Input for this task:
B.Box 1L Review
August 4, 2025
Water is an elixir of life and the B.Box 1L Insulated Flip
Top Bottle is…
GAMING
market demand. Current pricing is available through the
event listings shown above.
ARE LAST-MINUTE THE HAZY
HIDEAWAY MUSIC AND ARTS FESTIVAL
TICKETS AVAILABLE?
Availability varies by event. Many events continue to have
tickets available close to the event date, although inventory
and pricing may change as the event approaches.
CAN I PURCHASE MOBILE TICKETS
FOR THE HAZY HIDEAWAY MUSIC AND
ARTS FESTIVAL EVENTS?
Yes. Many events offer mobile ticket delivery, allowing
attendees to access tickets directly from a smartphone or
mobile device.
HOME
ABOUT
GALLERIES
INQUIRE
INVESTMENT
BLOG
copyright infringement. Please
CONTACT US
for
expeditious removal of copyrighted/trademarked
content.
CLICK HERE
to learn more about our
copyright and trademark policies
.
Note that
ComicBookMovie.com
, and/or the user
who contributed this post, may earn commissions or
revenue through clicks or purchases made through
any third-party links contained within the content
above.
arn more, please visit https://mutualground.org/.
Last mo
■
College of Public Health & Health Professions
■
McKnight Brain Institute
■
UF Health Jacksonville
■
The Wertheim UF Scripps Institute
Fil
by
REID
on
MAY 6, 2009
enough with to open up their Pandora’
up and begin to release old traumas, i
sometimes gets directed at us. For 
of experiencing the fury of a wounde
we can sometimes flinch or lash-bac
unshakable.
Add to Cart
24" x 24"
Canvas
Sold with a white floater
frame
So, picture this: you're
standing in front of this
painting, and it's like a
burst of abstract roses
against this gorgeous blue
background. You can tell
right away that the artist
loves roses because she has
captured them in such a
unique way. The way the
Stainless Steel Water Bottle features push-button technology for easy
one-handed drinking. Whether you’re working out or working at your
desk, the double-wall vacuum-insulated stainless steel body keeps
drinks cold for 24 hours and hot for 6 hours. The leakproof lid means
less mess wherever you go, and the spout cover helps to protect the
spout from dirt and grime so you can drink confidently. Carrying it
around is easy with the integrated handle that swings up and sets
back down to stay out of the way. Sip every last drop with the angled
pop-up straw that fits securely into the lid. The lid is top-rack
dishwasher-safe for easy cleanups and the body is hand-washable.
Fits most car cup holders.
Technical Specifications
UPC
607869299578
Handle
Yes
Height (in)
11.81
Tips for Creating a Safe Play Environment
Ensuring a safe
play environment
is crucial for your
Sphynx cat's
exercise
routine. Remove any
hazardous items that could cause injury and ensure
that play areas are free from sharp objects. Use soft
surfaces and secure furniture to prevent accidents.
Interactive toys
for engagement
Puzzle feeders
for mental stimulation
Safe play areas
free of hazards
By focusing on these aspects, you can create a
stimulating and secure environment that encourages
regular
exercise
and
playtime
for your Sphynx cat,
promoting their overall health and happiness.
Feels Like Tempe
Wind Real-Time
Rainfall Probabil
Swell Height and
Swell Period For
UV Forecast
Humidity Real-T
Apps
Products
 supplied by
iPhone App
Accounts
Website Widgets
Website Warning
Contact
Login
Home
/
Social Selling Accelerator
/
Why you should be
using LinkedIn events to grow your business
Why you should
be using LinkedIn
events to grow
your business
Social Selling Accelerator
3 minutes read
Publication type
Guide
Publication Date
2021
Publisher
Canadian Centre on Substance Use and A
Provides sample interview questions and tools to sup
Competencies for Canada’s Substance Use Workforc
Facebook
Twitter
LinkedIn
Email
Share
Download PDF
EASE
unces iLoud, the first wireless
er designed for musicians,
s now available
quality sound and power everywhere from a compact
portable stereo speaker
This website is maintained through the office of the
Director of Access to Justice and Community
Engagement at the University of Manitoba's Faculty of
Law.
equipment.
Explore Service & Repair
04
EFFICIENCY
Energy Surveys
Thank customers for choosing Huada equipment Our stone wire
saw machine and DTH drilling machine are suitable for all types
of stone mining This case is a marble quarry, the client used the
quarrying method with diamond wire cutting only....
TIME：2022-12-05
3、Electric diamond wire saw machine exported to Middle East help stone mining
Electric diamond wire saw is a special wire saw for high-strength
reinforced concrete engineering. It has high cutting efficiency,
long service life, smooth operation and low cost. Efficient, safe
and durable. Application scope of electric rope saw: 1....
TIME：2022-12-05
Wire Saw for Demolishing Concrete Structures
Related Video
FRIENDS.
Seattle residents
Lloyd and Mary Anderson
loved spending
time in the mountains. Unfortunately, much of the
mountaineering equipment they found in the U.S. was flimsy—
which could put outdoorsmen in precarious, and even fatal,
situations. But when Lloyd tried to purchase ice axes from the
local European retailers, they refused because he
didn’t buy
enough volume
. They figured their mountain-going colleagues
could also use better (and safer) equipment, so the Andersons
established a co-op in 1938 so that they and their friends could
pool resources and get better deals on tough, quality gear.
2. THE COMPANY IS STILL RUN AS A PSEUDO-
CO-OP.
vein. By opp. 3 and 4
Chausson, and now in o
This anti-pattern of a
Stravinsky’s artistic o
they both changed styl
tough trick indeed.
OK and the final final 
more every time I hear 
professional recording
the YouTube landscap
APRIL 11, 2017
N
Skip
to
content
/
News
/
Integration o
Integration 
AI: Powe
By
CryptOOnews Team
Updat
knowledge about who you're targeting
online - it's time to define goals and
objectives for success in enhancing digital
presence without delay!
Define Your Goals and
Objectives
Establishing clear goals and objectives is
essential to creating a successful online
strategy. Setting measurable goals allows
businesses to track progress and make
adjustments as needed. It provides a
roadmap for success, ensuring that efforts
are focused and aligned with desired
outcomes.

Work item:
In this exercise, repeat all entries exactly.

Solution to this task:
B.Box 1L Review
August 4, 2025
Water is an elixir of life and the B.Box 1L Insulated Flip
Top Bottle is…
GAMING
market demand. Current pricing is available through the
event listings shown above.
ARE LAST-MINUTE THE HAZY
HIDEAWAY MUSIC AND ARTS FESTIVAL
TICKETS AVAILABLE?
Availability varies by event. Many events continue to have
tickets available close to the event date, although inventory
and pricing may change as the event approaches.
CAN I PURCHASE MOBILE TICKETS
FOR THE HAZY HIDEAWAY MUSIC AND
ARTS FESTIVAL EVENTS?
Yes. Many events offer mobile ticket delivery, allowing
attendees to access tickets directly from a smartphone or
mobile device.
HOME
ABOUT
GALLERIES
INQUIRE
INVESTMENT
BLOG
copyright infringement. Please
CONTACT US
for
expeditious removal of copyrighted/trademarked
content.
CLICK HERE
to learn more about our
copyright and trademark policies
.
Note that
ComicBookMovie.com
, and/or the user
who contributed this post, may earn commissions or
revenue through clicks or purchases made through
any third-party links contained within the content
above.
arn more, please visit https://mutualground.org/.
Last mo
■
College of Public Health & Health Professions
■
McKnight Brain Institute
■
UF Health Jacksonville
■
The Wertheim UF Scripps Institute
Fil
by
REID
on
MAY 6, 2009
enough with to open up their Pandora’
up and begin to release old traumas, i
sometimes gets directed at us. For 
of experiencing the fury of a wounde
we can sometimes flinch or lash-bac
unshakable.
Add to Cart
24" x 24"
Canvas
Sold with a white floater
frame
So, picture this: you're
standing in front of this
painting, and it's like a
burst of abstract roses
against this gorgeous blue
background. You can tell
right away that the artist
loves roses because she has
captured them in such a
unique way. The way the
Stainless Steel Water Bottle features push-button technology for easy
one-handed drinking. Whether you’re working out or working at your
desk, the double-wall vacuum-insulated stainless steel body keeps
drinks cold for 24 hours and hot for 6 hours. The leakproof lid means
less mess wherever you go, and the spout cover helps to protect the
spout from dirt and grime so you can drink confidently. Carrying it
around is easy with the integrated handle that swings up and sets
back down to stay out of the way. Sip every last drop with the angled
pop-up straw that fits securely into the lid. The lid is top-rack
dishwasher-safe for easy cleanups and the body is hand-washable.
Fits most car cup holders.
Technical Specifications
UPC
607869299578
Handle
Yes
Height (in)
11.81
Tips for Creating a Safe Play Environment
Ensuring a safe
play environment
is crucial for your
Sphynx cat's
exercise
routine. Remove any
hazardous items that could cause injury and ensure
that play areas are free from sharp objects. Use soft
surfaces and secure furniture to prevent accidents.
Interactive toys
for engagement
Puzzle feeders
for mental stimulation
Safe play areas
free of hazards
By focusing on these aspects, you can create a
stimulating and secure environment that encourages
regular
exercise
and
playtime
for your Sphynx cat,
promoting their overall health and happiness.
Feels Like Tempe
Wind Real-Time
Rainfall Probabil
Swell Height and
Swell Period For
UV Forecast
Humidity Real-T
Apps
Products
 supplied by
iPhone App
Accounts
Website Widgets
Website Warning
Contact
Login
Home
/
Social Selling Accelerator
/
Why you should be
using LinkedIn events to grow your business
Why you should
be using LinkedIn
events to grow
your business
Social Selling Accelerator
3 minutes read
Publication type
Guide
Publication Date
2021
Publisher
Canadian Centre on Substance Use and A
Provides sample interview questions and tools to sup
Competencies for Canada’s Substance Use Workforc
Facebook
Twitter
LinkedIn
Email
Share
Download PDF
EASE
unces iLoud, the first wireless
er designed for musicians,
s now available
quality sound and power everywhere from a compact
portable stereo speaker
This website is maintained through the office of the
Director of Access to Justice and Community
Engagement at the University of Manitoba's Faculty of
Law.
equipment.
Explore Service & Repair
04
EFFICIENCY
Energy Surveys
Thank customers for choosing Huada equipment Our stone wire
saw machine and DTH drilling machine are suitable for all types
of stone mining This case is a marble quarry, the client used the
quarrying method with diamond wire cutting only....
TIME：2022-12-05
3、Electric diamond wire saw machine exported to Middle East help stone mining
Electric diamond wire saw is a special wire saw for high-strength
reinforced concrete engineering. It has high cutting efficiency,
long service life, smooth operation and low cost. Efficient, safe
and durable. Application scope of electric rope saw: 1....
TIME：2022-12-05
Wire Saw for Demolishing Concrete Structures
Related Video
FRIENDS.
Seattle residents
Lloyd and Mary Anderson
loved spending
time in the mountains. Unfortunately, much of the
mountaineering equipment they found in the U.S. was flimsy—
which could put outdoorsmen in precarious, and even fatal,
situations. But when Lloyd tried to purchase ice axes from the
local European retailers, they refused because he
didn’t buy
enough volume
. They figured their mountain-going colleagues
could also use better (and safer) equipment, so the Andersons
established a co-op in 1938 so that they and their friends could
pool resources and get better deals on tough, quality gear.
2. THE COMPANY IS STILL RUN AS A PSEUDO-
CO-OP.
vein. By opp. 3 and 4
Chausson, and now in o
This anti-pattern of a
Stravinsky’s artistic o
they both changed styl
tough trick indeed.
OK and the final final 
more every time I hear 
professional recording
the YouTube landscap
APRIL 11, 2017
N
Skip
to
content
/
News
/
Integration o
Integration 
AI: Powe
By
CryptOOnews Team
Updat
knowledge about who you're targeting
online - it's time to define goals and
objectives for success in enhancing digital
presence without delay!
Define Your Goals and
Objectives
Establishing clear goals and objectives is
essential to creating a successful online
strategy. Setting measurable goals allows
businesses to track progress and make
adjustments as needed. It provides a
roadmap for success, ensuring that efforts
are focused and aligned with desired
outcomes.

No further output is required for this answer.